Open jchang98 opened 7 months ago

jchang98 commented 7 months ago

How can I use this approach in vllm deployment without training,can you give me a specific example. thx

ChenxinAn-fdu commented 7 months ago

Thank you for bringing this to our attention. Unfortunately, the current version of vLLM does not support the return of attention scores. However, we are pleased to inform you that this functionality is planned in the next release of the software.

In the meantime, we are working diligently to implement paged attention—the key feature of vLLM—as well as Flash decoding. These enhancements aim to accelerate the generation process and decrease the GPU memory of the KV cache.

we appreciate your patience while we work on these developments. Stay tuned for updates.
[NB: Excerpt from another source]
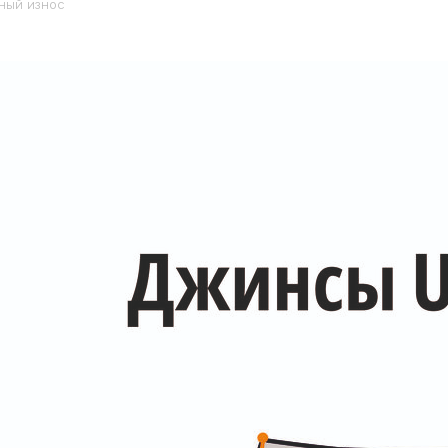
ный износ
jchang98 commented 7 months ago

@ChenxinAn-fdu OK, thanks for your response

ChenxinAn-fdu commented 6 months ago

I have pushed the code for flash decoding and it significantly decreases the memory consumption for decoding with KV-cache. It may be helpful for you.

skyshine102 commented 5 months ago

looking forward to the support in vllm!

Shuai-Xie commented 5 months ago

@ChenxinAn-fdu Dose vllm support DCA now? We'd like to use this feature in the deployment.

ChenxinAn-fdu commented 5 months ago

@Shuai-Xie Hi, I left an issue in their official repo, but it seems that the current version of vllm only supports returning the output tensor without softmax_lse. We plan to implement it ourselves.

If you do not need continual batching, the current repo has implemented flash_decoding. You can use it for some preliminary experiments.